[[ MATERIAL PROVIDED open ]]

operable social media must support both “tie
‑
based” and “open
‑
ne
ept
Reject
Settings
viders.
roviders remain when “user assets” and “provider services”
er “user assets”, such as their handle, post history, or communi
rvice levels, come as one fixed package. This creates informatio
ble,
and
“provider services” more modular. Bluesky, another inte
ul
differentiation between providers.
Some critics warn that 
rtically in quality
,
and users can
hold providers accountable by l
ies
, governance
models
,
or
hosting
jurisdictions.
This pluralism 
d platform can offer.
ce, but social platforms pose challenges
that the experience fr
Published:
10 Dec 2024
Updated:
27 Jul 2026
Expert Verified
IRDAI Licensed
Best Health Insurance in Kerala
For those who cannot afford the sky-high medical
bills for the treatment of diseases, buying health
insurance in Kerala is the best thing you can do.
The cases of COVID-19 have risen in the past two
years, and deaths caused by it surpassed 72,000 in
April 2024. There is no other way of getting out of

[[ MATERIAL PROVIDED closed ]]
[[ MATERIAL PROVIDED open ]]

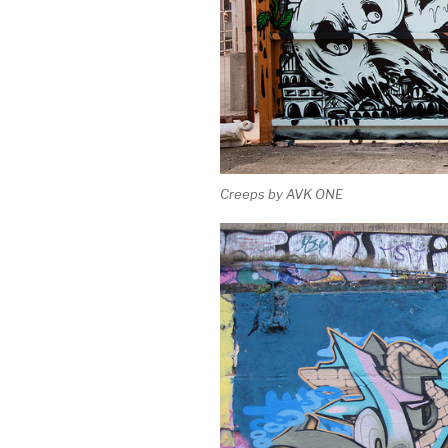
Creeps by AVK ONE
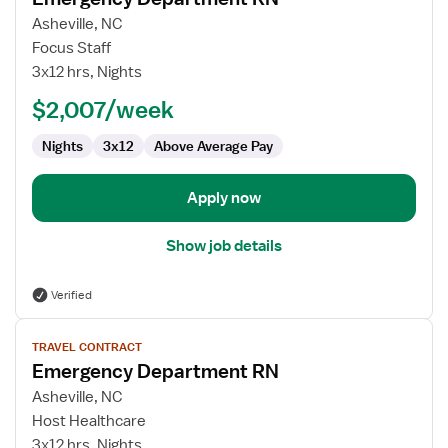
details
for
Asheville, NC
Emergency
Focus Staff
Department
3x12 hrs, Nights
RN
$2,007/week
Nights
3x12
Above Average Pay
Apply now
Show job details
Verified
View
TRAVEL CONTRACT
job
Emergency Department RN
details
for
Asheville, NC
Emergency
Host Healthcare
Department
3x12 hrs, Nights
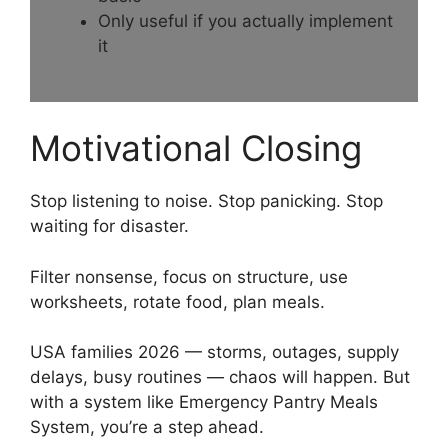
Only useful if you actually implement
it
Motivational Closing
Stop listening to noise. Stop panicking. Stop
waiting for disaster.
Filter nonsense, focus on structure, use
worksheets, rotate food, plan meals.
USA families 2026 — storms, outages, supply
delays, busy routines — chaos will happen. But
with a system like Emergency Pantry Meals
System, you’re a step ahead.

[[ MATERIAL PROVIDED closed ]]

- _WORK TO COMPLETE_: From the records above, copy out the line with "jurisdictions.", the line with "April 2024. There", and every line between them, word for word.

- _ANSWER TO THIS PROBLEM_:
jurisdictions.
This pluralism 
d platform can offer.
ce, but social platforms pose challenges
that the experience fr
Published:
10 Dec 2024
Updated:
27 Jul 2026
Expert Verified
IRDAI Licensed
Best Health Insurance in Kerala
For those who cannot afford the sky-high medical
bills for the treatment of diseases, buying health
insurance in Kerala is the best thing you can do.
The cases of COVID-19 have risen in the past two
years, and deaths caused by it surpassed 72,000 in
April 2024. There is no other way of getting out of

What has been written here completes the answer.